Advancing prostate cancer screening: Innovative technologies and patient-centered approaches

Since 2018, Sweden’s OPT program has been working to standardize and optimize PSA testing across most healthcare regions in Sweden. Despite the program’s established infrastructure and national coordination, participation remains a significant challenge, with only 35% of invited men currently participating in screening. This persistent low participation rate has driven newer approaches to improve access and engagement.

The OPT program, which targets men 50 years and older, has consistently demonstrated the potential to reduce prostate cancer mortality. Preliminary analyses suggest that increasing participation to 50% could prevent 18 deaths from prostate cancer in the northern region alone, potentially extending life expectancy by an average of 8 years after just one year of testing.

Building on this foundation, newer sampling options such as Capitainer’s quantitative dried blood spot (qDBS) devices offer promising solutions to increase participation rates in screening programs, particularly for men in rural areas or those with limited mobility. Their volumetric devices allows precise blood volume collection via a simple finger prick at home, directly addressing key challenges such as geographic distance and the time constraints faced by working-aged men.

Conclusion

PSA testing remains a critical tool in prostate cancer detection and monitoring, despite its limitations. As medical technologies advance, the focus is on creating more precise, personalized, and accessible screening methods. Newer approaches like microsampling and sophisticated imaging techniques demonstrate the medical community’s commitment to balancing early detection benefits with the risks of overdiagnosis and overtreatment.

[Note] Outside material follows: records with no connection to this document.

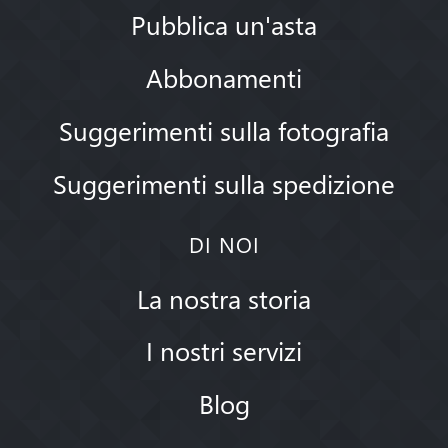
Pubblica un'asta
Abbonamenti
Suggerimenti sulla fotografia
Suggerimenti sulla spedizione
DI NOI
La nostra storia
I nostri servizi
Blog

The ongoing evolution of PSA testing reflects a broader trend towards more patient-centered, technologically advanced healthcare, offering hope for earlier detection, more informed decision-making, and ultimately, improved patient outcomes.

References

  1. Bratt O, Carlsson S, Fransson P, et al. Swedish National Prostate Cancer Guidelines Group. The Swedish national guidelines on prostate cancer, part 1: early detection, diagnostics, staging, patient support and primary management of non-metastatic disease. Scand J Urol. 2022 Aug;56(4):265-273.
  2. Catalona WJ. History of the discovery and clinical translation of prostate-specific antigen. Asian J Urol. 2014 Oct;1(1):12-14.
  3. James ND, Tannock I, N’Dow J, et al. The Lancet Commission on prostate cancer: planning for the surge in cases. Lancet. 2024 Apr 27;403(10437):1683-1722.
  4. Denijs FB, Van Poppel H, Stenzl A, et al. PSA testing in primary care: is it time to change our practice? BMC Prim Care. 2024 Dec 26;25(1):436.
  5. Cornford P, van den Bergh RCN, Briers E, et al. EAU-EANM-ESTRO-ESUR-ISUP-SIOG Guidelines on Prostate Cancer-2024 Update. Part I: Screening, Diagnosis, and Local Treatment with Curative Intent. Eur Urol. 2024 Aug;86(2):148-163.
  6. Conteduca V, Hess J, Yamada Y, et al. Epigenetics in prostate cancer: clinical implications. Transl Androl Urol. 2021 Jul;10(7):3104-3116.
  7. Denijs FB, van Harten MJ, Meenderink JJL, et al. Risk calculators for the detection of prostate cancer: a systematic review. Prostate Cancer Prostatic Dis. 2024 Sep;27(3):544-557.